In the madness that is being a working parent in December, I have found some peace in Naiad, a free-flowing game about being a water nymph. Followed by small shoals of fish, you swim through beautiful river scenes, singing to the birds and enjoying piano music and the sounds of nature. Sometimes you reunite lost ducklings with their mother, or make a brief appearance in the human world (these are, alas, the most frustrating parts). It has made me feel submerged in nature on my Steam Deck.

Available on: PC
Estimated playtime:
3-4 hours

What to read

  • Bloomberg interviewed the CEO of CD Projekt Red to get more context on how the studio has changed since Cyberpunk 2077 in preparation for The Witcher IV.

  • And if you want to hear more about the background of that Ōkami sequel, VGC has a great interview with Hideki Kamiya.

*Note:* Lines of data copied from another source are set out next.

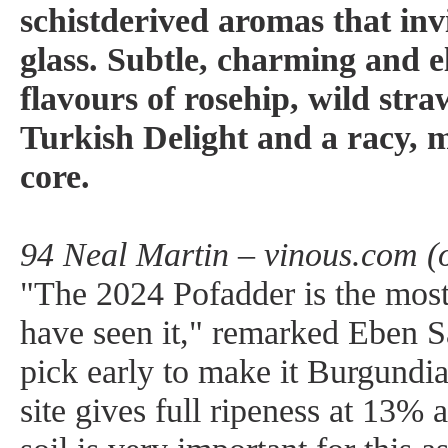
schistderived aromas that invi
glass. Subtle, charming and el
flavours of rosehip, wild str
Turkish Delight and a racy, 
core.
94 Neal Martin – vinous.com (
"The 2024 Pofadder is the most 
have seen it," remarked Eben S
pick early to make it Burgundian
site gives full ripeness at 13% 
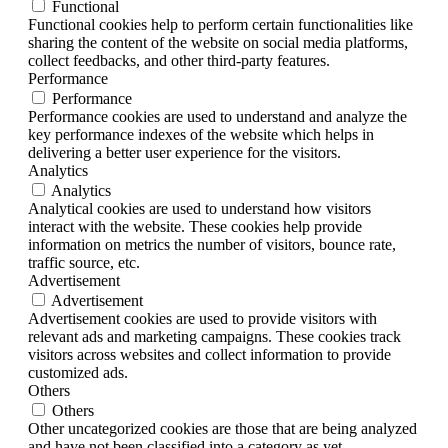
Functional
Functional cookies help to perform certain functionalities like
sharing the content of the website on social media platforms,
collect feedbacks, and other third-party features.
Performance
Performance
Performance cookies are used to understand and analyze the
key performance indexes of the website which helps in
delivering a better user experience for the visitors.
Analytics
Analytics
Analytical cookies are used to understand how visitors
interact with the website. These cookies help provide
information on metrics the number of visitors, bounce rate,
traffic source, etc.
Advertisement
Advertisement
Advertisement cookies are used to provide visitors with
relevant ads and marketing campaigns. These cookies track
visitors across websites and collect information to provide
customized ads.
Others
Others
Other uncategorized cookies are those that are being analyzed
and have not been classified into a category as yet.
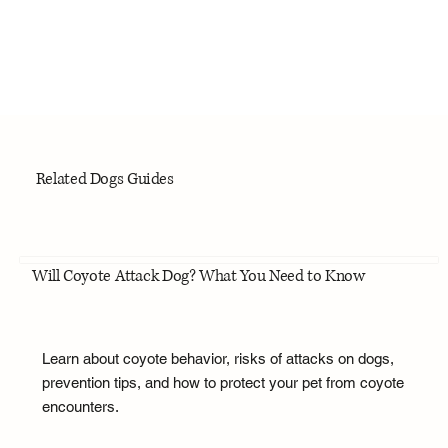
Related Dogs Guides
Will Coyote Attack Dog? What You Need to Know
Learn about coyote behavior, risks of attacks on dogs,
prevention tips, and how to protect your pet from coyote
encounters.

  • Classic adventure game Beneath a Steel Sky turned 30 last week – Eurogamer ran an entertaining interview with its makers to mark the occasion.

What to click

Question Block

Thank you to everyone who’s sent in a pick for our upcoming readers’ games of the year issue, and also to those who’ve just written in to say how much they enjoy the newsletter. It truly makes my day. One last question for the year is a perennial classic from reader Jessica:

“As usual I have family descending upon me for Christmas, and I’m hoping there’s a video game that different generations might be able to play together. Everyone is bored of Overcooked. Help?!”

The Christmas gaming classics never seem to change: Wii Sports, the Jackbox series for gameshow-esque quizzes, Just Dance, Mario Kart, 1-2-Switch, Heads Up! for a hilarious phone version of charades, and Clubhouse Games for a beautifully put together collection of virtual board and card games. But in the interests of providing an actually new recommendation: Super Mario Party Jamboree is the best that virtual board games have ever been. My five-year-old can play it, so I reckon anybody could.